-- STUDY MATERIAL follows --
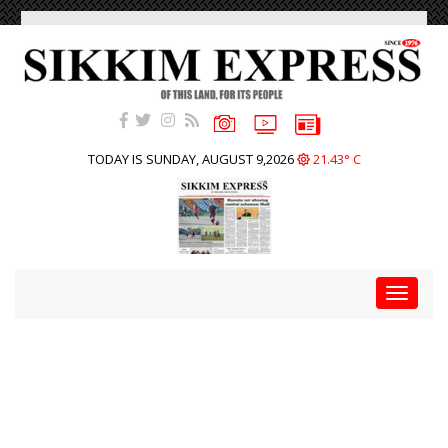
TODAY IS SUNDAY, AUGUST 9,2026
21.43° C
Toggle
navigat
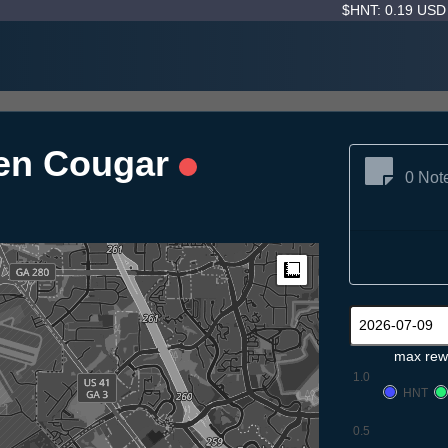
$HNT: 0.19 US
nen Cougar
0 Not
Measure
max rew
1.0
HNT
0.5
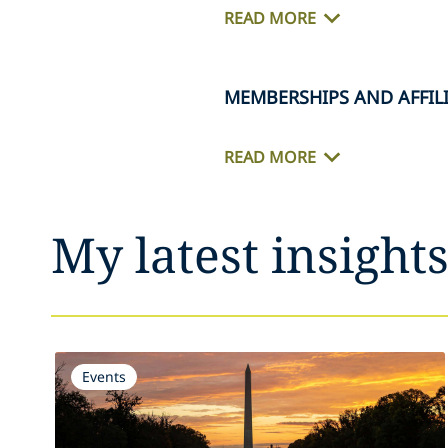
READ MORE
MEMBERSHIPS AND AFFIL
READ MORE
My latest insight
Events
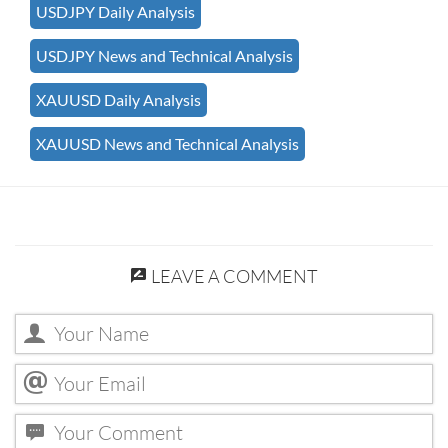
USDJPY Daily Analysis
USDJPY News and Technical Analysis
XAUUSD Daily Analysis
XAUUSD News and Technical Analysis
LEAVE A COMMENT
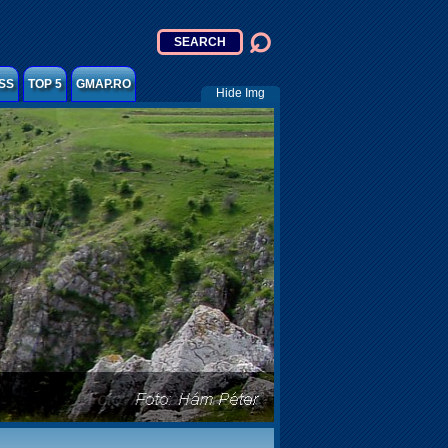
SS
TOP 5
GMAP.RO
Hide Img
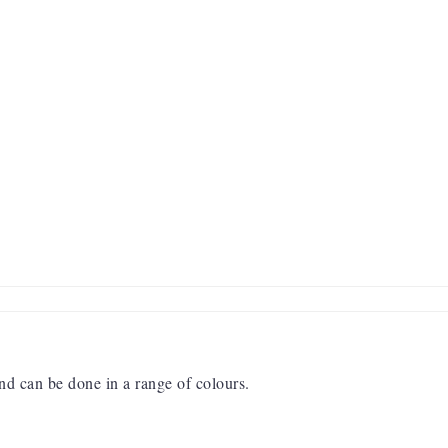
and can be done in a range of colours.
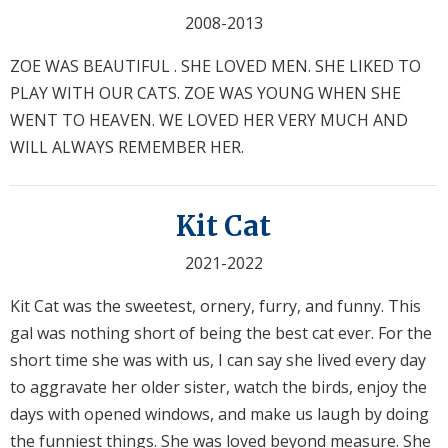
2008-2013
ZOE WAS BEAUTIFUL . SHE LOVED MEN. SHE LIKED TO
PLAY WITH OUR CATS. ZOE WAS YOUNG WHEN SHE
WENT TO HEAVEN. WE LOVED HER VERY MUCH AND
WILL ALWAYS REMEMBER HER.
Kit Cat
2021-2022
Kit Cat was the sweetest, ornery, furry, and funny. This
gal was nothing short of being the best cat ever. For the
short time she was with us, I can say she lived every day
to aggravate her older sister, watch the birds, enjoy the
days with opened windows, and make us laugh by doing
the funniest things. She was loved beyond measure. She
-- STUDY MATERIAL concluded --
-- STUDY MATERIAL follows --
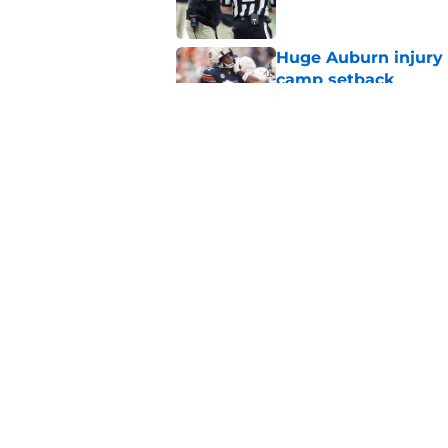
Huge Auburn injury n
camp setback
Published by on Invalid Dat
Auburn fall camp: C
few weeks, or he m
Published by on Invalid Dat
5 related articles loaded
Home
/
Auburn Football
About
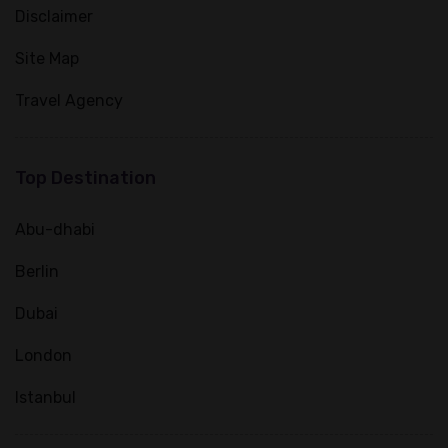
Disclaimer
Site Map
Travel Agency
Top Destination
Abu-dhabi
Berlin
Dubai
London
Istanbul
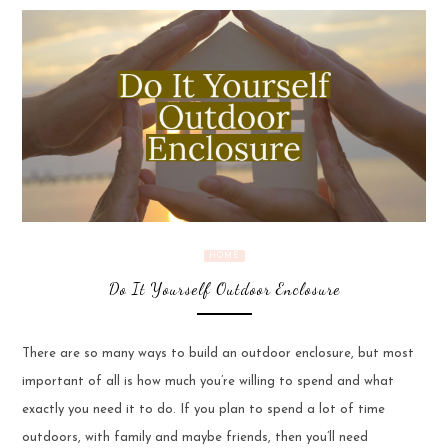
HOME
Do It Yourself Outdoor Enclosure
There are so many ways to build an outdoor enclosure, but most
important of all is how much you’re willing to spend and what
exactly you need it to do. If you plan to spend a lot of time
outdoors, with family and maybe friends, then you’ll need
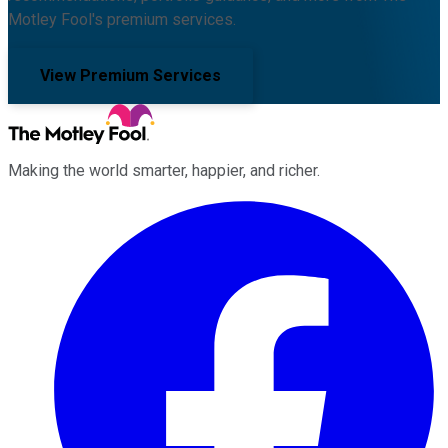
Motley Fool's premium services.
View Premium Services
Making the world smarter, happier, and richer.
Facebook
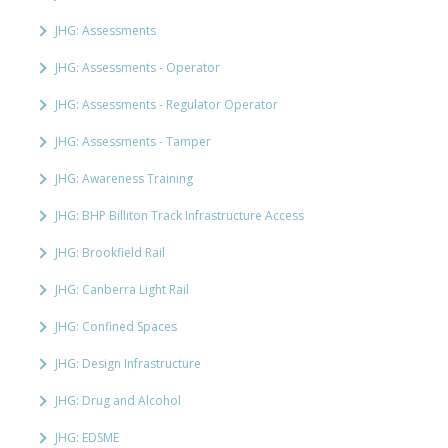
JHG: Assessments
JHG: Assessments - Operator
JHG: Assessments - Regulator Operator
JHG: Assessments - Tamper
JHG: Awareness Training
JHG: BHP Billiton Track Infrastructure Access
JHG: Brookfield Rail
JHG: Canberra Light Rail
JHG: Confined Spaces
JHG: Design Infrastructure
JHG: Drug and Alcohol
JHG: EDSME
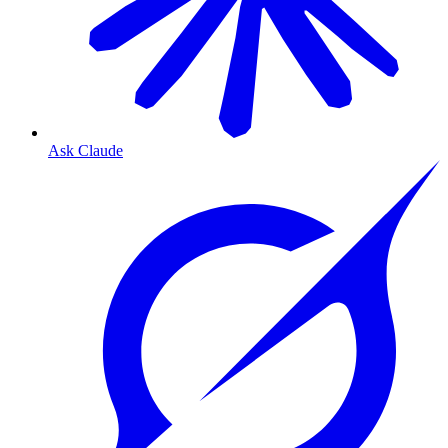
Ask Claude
-- STUDY MATERIAL concluded --
== TASK ITEM ==
Copy each line of the data that contains the word "Analysis".

== EXERCISE ANSWER ==
USDJPY Daily Analysis
USDJPY News and Technical Analysis
XAUUSD Daily Analysis
XAUUSD News and Technical Analysis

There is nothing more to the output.